**** Source information ****
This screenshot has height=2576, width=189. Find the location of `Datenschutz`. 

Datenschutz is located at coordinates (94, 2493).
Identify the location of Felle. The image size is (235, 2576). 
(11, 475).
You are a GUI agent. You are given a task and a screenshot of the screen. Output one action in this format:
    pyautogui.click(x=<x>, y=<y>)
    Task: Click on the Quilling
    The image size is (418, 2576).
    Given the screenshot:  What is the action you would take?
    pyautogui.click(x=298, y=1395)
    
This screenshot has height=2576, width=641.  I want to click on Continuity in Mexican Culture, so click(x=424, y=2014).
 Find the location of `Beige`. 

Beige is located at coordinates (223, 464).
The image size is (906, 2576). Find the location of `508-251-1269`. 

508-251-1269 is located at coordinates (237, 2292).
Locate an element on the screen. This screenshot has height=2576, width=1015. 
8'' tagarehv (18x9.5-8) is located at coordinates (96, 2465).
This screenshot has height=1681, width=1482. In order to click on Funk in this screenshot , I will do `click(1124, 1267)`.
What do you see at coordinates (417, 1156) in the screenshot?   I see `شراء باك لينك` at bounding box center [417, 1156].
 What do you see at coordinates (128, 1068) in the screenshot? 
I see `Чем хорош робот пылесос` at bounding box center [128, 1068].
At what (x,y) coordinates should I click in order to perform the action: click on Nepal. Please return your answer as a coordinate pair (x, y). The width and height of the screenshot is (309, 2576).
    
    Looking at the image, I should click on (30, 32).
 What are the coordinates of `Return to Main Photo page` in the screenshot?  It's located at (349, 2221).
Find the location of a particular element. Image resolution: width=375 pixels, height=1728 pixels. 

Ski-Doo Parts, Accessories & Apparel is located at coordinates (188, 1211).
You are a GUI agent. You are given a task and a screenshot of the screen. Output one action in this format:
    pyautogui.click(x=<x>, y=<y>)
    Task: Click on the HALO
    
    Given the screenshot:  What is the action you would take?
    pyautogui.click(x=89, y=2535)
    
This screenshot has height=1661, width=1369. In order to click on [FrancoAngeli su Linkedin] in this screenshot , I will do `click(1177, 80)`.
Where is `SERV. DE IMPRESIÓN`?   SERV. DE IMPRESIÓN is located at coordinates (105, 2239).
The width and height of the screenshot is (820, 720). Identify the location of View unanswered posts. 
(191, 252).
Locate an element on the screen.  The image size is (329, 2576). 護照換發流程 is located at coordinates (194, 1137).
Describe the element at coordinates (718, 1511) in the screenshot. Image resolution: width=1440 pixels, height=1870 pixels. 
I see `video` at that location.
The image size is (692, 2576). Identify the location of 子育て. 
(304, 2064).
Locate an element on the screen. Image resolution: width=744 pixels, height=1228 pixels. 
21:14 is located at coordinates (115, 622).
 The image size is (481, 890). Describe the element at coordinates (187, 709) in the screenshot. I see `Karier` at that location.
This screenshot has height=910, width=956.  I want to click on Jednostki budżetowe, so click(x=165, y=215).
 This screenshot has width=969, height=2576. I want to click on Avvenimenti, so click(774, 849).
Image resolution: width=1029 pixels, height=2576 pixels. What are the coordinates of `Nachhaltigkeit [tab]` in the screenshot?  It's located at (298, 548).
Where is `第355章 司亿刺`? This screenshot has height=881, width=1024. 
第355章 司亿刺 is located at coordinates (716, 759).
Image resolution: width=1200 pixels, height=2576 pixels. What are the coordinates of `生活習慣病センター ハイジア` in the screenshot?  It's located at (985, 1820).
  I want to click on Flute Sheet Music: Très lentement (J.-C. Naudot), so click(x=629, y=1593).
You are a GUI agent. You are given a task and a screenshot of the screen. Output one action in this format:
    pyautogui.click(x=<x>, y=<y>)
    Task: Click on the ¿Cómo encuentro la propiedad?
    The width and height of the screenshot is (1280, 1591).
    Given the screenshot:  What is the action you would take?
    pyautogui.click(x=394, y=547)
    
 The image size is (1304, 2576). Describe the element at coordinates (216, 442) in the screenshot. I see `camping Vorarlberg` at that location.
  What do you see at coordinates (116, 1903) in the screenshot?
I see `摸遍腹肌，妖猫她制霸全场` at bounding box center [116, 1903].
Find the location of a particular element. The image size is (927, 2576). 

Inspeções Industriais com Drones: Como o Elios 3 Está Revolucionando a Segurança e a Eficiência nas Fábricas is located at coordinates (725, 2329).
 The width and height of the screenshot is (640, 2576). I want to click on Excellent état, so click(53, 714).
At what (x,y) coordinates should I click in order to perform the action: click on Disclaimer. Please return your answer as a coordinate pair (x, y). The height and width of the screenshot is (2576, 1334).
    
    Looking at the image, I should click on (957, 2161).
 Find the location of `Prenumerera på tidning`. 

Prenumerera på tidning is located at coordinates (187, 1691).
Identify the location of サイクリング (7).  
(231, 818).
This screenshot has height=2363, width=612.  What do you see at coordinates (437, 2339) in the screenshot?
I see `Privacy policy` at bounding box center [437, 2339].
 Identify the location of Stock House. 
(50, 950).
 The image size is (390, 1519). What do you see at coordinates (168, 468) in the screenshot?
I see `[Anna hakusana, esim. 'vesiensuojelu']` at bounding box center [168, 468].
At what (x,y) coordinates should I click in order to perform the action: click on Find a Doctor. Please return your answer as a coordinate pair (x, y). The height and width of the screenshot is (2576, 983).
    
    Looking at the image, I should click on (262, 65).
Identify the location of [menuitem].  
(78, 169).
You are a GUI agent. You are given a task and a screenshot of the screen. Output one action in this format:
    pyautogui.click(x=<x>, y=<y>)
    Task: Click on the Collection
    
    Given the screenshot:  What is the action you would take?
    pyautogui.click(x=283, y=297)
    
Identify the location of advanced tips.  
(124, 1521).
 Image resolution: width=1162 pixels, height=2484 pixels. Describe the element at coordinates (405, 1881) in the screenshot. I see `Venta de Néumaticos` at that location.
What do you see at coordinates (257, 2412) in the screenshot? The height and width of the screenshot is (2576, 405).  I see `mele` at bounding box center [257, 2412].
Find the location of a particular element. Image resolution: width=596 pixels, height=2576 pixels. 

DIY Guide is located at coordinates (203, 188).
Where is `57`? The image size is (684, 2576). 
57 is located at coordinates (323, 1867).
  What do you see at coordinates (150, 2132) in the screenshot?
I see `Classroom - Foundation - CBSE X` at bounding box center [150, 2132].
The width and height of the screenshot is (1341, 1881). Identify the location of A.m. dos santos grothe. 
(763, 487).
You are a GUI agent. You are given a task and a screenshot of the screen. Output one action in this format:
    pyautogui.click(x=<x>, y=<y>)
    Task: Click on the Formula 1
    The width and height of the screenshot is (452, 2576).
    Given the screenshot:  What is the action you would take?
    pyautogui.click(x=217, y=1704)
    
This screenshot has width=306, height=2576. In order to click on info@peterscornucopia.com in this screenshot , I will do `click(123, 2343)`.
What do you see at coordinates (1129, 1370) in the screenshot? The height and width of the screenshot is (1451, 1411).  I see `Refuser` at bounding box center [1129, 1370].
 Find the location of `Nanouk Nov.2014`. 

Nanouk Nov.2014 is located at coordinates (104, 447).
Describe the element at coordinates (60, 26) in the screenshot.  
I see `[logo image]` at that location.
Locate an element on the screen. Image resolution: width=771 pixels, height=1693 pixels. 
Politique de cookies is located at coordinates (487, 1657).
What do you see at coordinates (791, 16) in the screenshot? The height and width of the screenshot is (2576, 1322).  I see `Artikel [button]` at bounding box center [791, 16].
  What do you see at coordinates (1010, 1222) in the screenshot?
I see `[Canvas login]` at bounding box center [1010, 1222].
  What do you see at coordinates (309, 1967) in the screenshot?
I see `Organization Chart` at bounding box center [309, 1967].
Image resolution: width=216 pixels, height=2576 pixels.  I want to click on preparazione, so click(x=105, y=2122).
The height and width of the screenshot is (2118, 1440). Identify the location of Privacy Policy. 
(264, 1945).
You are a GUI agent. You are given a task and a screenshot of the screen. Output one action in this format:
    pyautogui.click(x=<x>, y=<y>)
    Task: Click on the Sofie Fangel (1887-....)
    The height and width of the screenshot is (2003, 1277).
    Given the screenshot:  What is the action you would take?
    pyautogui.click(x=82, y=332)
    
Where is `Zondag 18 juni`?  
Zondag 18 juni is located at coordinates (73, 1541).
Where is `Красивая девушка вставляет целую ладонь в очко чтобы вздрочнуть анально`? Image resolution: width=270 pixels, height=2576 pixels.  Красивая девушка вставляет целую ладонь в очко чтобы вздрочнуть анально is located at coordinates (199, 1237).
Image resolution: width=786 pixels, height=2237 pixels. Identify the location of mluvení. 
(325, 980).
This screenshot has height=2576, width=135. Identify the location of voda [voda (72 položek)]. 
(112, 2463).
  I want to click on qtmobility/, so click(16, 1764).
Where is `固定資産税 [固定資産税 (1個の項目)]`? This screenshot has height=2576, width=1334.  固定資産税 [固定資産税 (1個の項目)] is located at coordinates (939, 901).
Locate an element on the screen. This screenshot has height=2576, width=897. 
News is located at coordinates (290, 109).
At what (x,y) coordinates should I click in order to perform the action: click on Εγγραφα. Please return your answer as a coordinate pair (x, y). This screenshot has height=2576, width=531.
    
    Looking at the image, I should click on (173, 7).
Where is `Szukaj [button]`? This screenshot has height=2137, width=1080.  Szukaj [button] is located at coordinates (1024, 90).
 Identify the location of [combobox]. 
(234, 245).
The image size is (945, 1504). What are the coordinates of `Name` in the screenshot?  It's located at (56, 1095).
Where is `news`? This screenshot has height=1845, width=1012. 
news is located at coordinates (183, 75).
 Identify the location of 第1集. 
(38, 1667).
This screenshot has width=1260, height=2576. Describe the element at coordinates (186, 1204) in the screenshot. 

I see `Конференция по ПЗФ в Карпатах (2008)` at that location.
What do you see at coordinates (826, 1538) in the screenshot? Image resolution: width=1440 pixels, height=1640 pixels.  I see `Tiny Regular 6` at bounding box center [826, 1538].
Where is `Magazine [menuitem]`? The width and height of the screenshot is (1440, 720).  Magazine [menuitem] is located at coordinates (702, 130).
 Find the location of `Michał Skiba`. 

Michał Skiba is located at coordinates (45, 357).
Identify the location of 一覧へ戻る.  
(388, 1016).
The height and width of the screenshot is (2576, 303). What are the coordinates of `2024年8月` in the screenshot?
****
→ **Exercise prompt**
Would you please copy, word for word, everything above from the line containing "The width and height of the screenshot is (452, 2576)." down to the line containing "The height and width of the screenshot is (2003, 1277).", those two lines included?

→ **Response**
    The width and height of the screenshot is (452, 2576).
    Given the screenshot:  What is the action you would take?
    pyautogui.click(x=217, y=1704)
    
This screenshot has width=306, height=2576. In order to click on info@peterscornucopia.com in this screenshot , I will do `click(123, 2343)`.
What do you see at coordinates (1129, 1370) in the screenshot? The height and width of the screenshot is (1451, 1411).  I see `Refuser` at bounding box center [1129, 1370].
 Find the location of `Nanouk Nov.2014`. 

Nanouk Nov.2014 is located at coordinates (104, 447).
Describe the element at coordinates (60, 26) in the screenshot.  
I see `[logo image]` at that location.
Locate an element on the screen. Image resolution: width=771 pixels, height=1693 pixels. 
Politique de cookies is located at coordinates (487, 1657).
What do you see at coordinates (791, 16) in the screenshot? The height and width of the screenshot is (2576, 1322).  I see `Artikel [button]` at bounding box center [791, 16].
  What do you see at coordinates (1010, 1222) in the screenshot?
I see `[Canvas login]` at bounding box center [1010, 1222].
  What do you see at coordinates (309, 1967) in the screenshot?
I see `Organization Chart` at bounding box center [309, 1967].
Image resolution: width=216 pixels, height=2576 pixels.  I want to click on preparazione, so click(x=105, y=2122).
The height and width of the screenshot is (2118, 1440). Identify the location of Privacy Policy. 
(264, 1945).
You are a GUI agent. You are given a task and a screenshot of the screen. Output one action in this format:
    pyautogui.click(x=<x>, y=<y>)
    Task: Click on the Sofie Fangel (1887-....)
    The height and width of the screenshot is (2003, 1277).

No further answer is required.